## Aim of the exercise
Taking the line with "Y3 home learning timet" as the first and the line with "CONTACT AN AGENT" as the last, set down exactly every line in that range from the entries below, and no more.

## Information shown
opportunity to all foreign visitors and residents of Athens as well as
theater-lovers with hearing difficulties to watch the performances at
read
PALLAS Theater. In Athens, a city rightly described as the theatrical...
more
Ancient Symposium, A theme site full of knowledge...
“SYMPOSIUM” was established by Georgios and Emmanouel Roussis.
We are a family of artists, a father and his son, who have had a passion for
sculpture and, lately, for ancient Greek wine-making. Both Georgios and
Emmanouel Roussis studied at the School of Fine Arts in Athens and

* * *

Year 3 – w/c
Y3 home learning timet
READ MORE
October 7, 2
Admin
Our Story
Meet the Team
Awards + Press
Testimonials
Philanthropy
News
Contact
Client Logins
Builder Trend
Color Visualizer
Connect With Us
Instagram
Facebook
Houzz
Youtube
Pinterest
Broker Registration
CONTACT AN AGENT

--

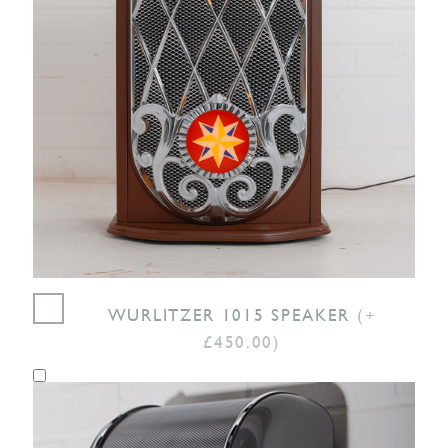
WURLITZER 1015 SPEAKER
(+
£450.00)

## Exercise solution
Y3 home learning timet
READ MORE
October 7, 2
Admin
Our Story
Meet the Team
Awards + Press
Testimonials
Philanthropy
News
Contact
Client Logins
Builder Trend
Color Visualizer
Connect With Us
Instagram
Facebook
Houzz
Youtube
Pinterest
Broker Registration
CONTACT AN AGENT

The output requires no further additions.